HMG-I/Y Is a c-Jun/Activator Protein-1 Target Gene and Is Necessary for c-Jun–Induced Anchorage-Independent Growth in Rat1a Cells

Abstract

Abstract The transcription complex activator protein-1 (AP-1) plays a role in a diverse number of cellular processes including proliferation, differentiation, and apoptosis. To identify AP-1–responsive target genes, we used a doxycycline-inducible c-Jun system in Rat1a cells. The HMG-I/Y chromatin binding protein was found to be up-regulated by c-Jun.

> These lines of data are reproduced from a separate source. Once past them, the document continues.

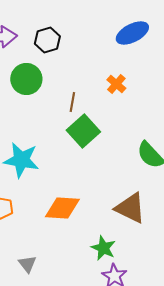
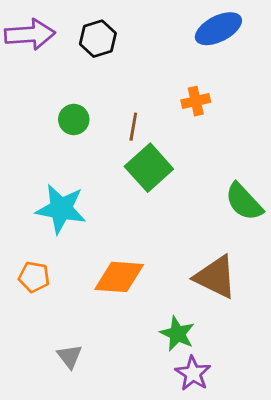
green circle: (26, 79) -> (74, 119), moved, size x0.7
orange cross: (116, 84) -> (196, 101), turned 36

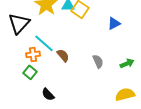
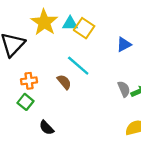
cyan line: (44, 43) -> (78, 66), moved
gray semicircle: (98, 61) -> (124, 89), moved

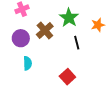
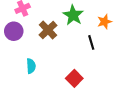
purple circle: (21, 38) -> (14, 31), moved
black line: (77, 43) -> (91, 42), moved

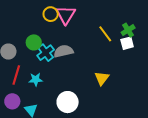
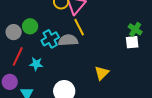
green cross: (128, 30) -> (135, 29), turned -32
yellow line: (105, 34) -> (79, 27), moved
green circle: (34, 42) -> (30, 26), moved

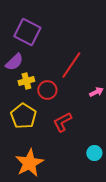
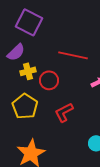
red line: (71, 65) -> (73, 55), turned 68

Following induction of c-Jun expression, Rat1a cells under nonadherent growth conditions have sustained HMG-I/Y mRNA expression and 2-fold higher protein than uninduced cells. HMG-I/Y promoter reporter assays show that HMG-I/Y promoter activity increases in the presence of c-Jun expression, and gel mobility shift assays demonstrate that induced c-Jun binds to an AP-1 consensus site at position −1,091 in the HMG-I/Y promoter. Suppression of HMG-I/Y expression by its antisense sequence significantly reduces the ability of c-Jun–overexpressing Rat1a cells to grow in an anchorage-independent fashion. HMG-I/Y transforms Rat1a cells (although the colonies are smaller than that observed for the cells overexpressing c-Jun). Taken together, these results suggest that HMG-I/Y is a direct transcriptional target of c-Jun necessary for c-Jun–induced anchorage-independent growth in Rat1a cells.